A existência foi-lhe dando muitos cavalos para cavalgar, muitos panos para bordar, muita, muita família para ser servil, para demonstrar-se a pessoa que era. A carne, o osso e as emoções da pessoa que se educou teoricamente embasada nos costumes; na bibliografia que citava a equação Ser Mulher = Ser Mãe = Ser Do Lar. Isso foi tomando força. Ela fazia as tarefas do dia, as tarefas da noite, ela cozinhava como ninguém, ela abraçava como muitas almofadas, ela tem o nosso cantinho.
Por muitas circunstâncias desse tempo, adoeceu, parou. O interessante é a essência. Ela continuou toda fazendo, mandando, amando, cruzando as pernas, sendo mulher, sendo mãe, dona de casa. Ela vibra por dentro, ela chora por fora, ela te envolve num laço que nunca se desamarra. Ela é vida que se escorrega pelas felicidades do mundo; pelo pouco que ela vê, pelo tanto que ela absorve de tudo, de todo o amor.
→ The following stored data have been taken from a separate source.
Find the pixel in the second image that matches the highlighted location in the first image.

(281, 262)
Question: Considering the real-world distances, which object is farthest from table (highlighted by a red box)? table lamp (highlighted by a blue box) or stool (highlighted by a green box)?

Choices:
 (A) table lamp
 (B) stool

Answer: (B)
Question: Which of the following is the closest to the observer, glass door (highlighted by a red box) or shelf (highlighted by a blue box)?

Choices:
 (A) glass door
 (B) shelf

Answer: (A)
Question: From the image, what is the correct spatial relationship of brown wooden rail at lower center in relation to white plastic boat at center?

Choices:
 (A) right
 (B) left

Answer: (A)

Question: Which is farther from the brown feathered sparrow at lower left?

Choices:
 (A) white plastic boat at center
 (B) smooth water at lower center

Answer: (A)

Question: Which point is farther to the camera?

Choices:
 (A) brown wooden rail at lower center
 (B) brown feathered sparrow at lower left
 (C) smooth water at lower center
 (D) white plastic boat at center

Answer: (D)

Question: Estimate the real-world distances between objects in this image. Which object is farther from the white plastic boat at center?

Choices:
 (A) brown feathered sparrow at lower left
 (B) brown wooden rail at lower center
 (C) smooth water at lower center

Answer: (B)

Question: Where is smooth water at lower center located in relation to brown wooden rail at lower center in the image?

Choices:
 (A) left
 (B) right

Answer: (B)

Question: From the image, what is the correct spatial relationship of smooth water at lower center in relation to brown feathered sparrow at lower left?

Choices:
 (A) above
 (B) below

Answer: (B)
Ela não precisa de nada material. Ela só quer fazer 90 anos. Porque ela diz que com noventa, vai pro céu. Porque ela está sozinha no mundo. As irmãs morreram, o pai e a mãe morreram, o marido morreu. Falta ela. E ela quer viver feliz nesse lugar! Ela quer ser a Mulher de Sucesso ali no céu. Ela já construiu a casa dela aqui; quer transcender.
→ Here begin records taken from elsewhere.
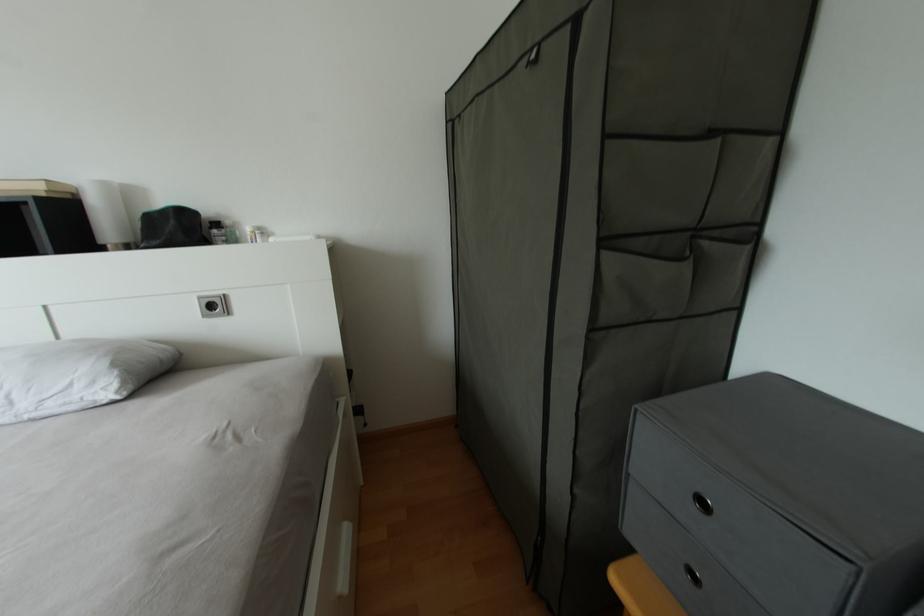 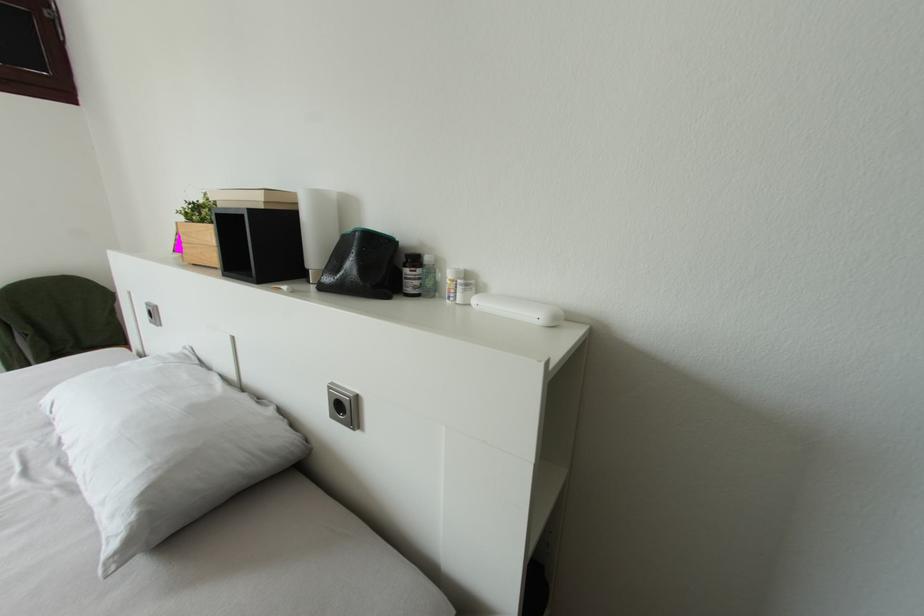 Question: How did the camera likely rotate?

Choices:
 (A) Left
 (B) Right
 (C) Up
 (D) Down

Answer: (A) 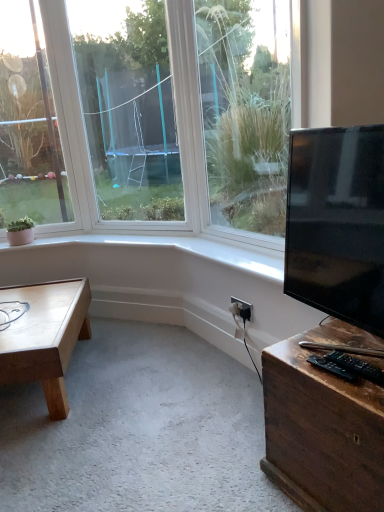 Identify the location of free space to the left of black plastic remote control at lower right, the 2th wide viewed from the right. (300, 370). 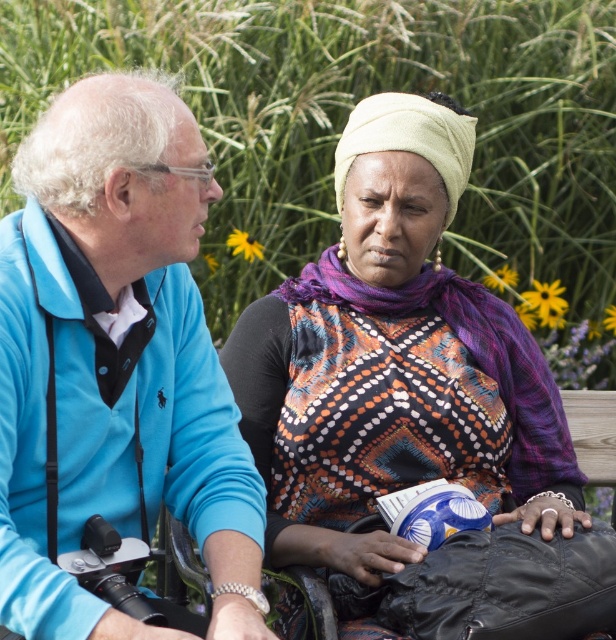 Can you confirm if blue velvety cardigan at left is thinner than patterned fabric scarf at center?

Yes, blue velvety cardigan at left is thinner than patterned fabric scarf at center.

Between blue velvety cardigan at left and patterned fabric scarf at center, which one is positioned higher?

Positioned higher is blue velvety cardigan at left.

At what (x,y) coordinates should I click in order to perform the action: click on blue velvety cardigan at left. Please return your answer as a coordinate pair (x, y). The height and width of the screenshot is (640, 616). Looking at the image, I should click on (118, 362). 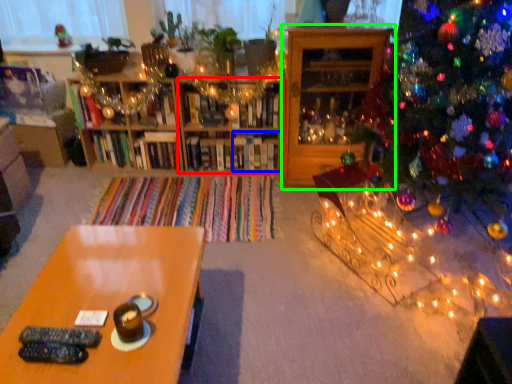 Question: Which object is positioned closest to shelf (highlighted by a red box)? Select from shelf (highlighted by a blue box) and shelf (highlighted by a green box).

Choices:
 (A) shelf
 (B) shelf

Answer: (A)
Mas tem uma chance de ser mais muuuito abraçada. Uma das irmãs que ficou tem 100. Poxa, 100! E ela aqui, tendo que ouvir os mesmos Jornais Nacionais há miiil anos, tendo que aturar tudo, tendo que ser Mãe, Avó, Bisavó. Eu entendo porque uma pessoa com tantas profissões queira morrer. Mas ela vive pra dizer que são férias, que passa o tempo por aqui.
Ela vive no seu quarto de lágrimas, fazendo um tobogã de água para guiar a vida de seus netos; deles, de sua casa!